With the latest drubbing, strategists have been taking a look at the impact of the slumping dollar on corporate profits, and it could provide an unexpected windfall. The U.S. Dollar index is down 8 percent so far this year, and the S&P 500 is already up 10.3 percent.
The dollar soared right after the election in late 2016 on the prospect of President Donald Trump's pro-growth policies boosting the economy and earnings. But since then, there has been no action on tax reform or fiscal stimulus, and Congress continues to struggle with health care. As a result, the Trump factor has been more than reversed.
"The buck should boost, not bite," said Sam Stovall, chief investment strategist at CFRA. "In the fourth quarter, we're going to see a reverse image of last year. While the buck took a bite out of earnings last year, it should boost them this year. ... It's also reflective of investors anticipating that the Fed is not going to be raising rates as much as was expected earlier in the year."
Analysts say the companies most likely to feel the impact of a weaker dollar are those with the most exposure overseas, as well as commodities-focused companies since the dollar weakness pushes commodities higher. Foreign sales accounted for 42.3 percent of 2016 revenues of S&P 500 companies, down from 44.3 percent the year earlier and the lowest percentage since 2003, according to Standard & Poor's.
Source: S&P Dow Jones Indices, S&P Global Market Intelligence
Morgan Stanley analysts say for every 1 percent drop in the dollar, S&P 500 earnings could gain a half percentage point. The analysts said the dollar impacts earnings on a rolling basis and it should show up as a positive in the second half. In an example, they noted that an 8 percent decline in the dollar index by year-end would equate to a 4 percent gain in 2018 earnings per share. The firm said the dollar could fall as much as 5 percent more, and if that happens, the boost to earnings could be 6.5 percent.
Analysts from research firm Strategas also said they see a boost for stocks.
"In the short to intermediate term this could set the stage for powerful earnings leverage for multinationals in the coming quarters. A pickup in international economic activity coupled with a weaker dollar will lead to quite positive foreign earnings and foreign currency translation effects," they noted.

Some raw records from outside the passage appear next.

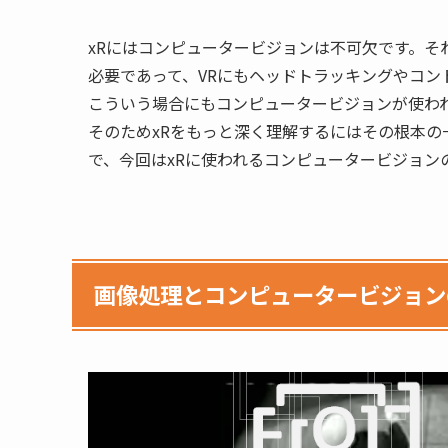
xRにはコンピュータービジョンは不可欠です。そ
必要であって、VRにもヘッドトラッキングやコ
こういう場合にもコンピュータービジョンが使わ
そのためxRをもっと深く理解するにはその根本
で、今回はxRに使われるコンピュータービジョン
画像処理とコンピュータービジョン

Strategas said FirstCall estimates that the impact of this could be as much as a $2 to $3 lift to [S&P 500] earnings in coming quarters. Strategas forecasts $124 for 2017 for S&P 500 companies and $135 for 2018.
"The market may not be cheap, but given the fact that S&P profits have been flat for three years at roughly $118, a first derivative change this year and a second derivative change in the next is a welcome turn of events," the strategists wrote.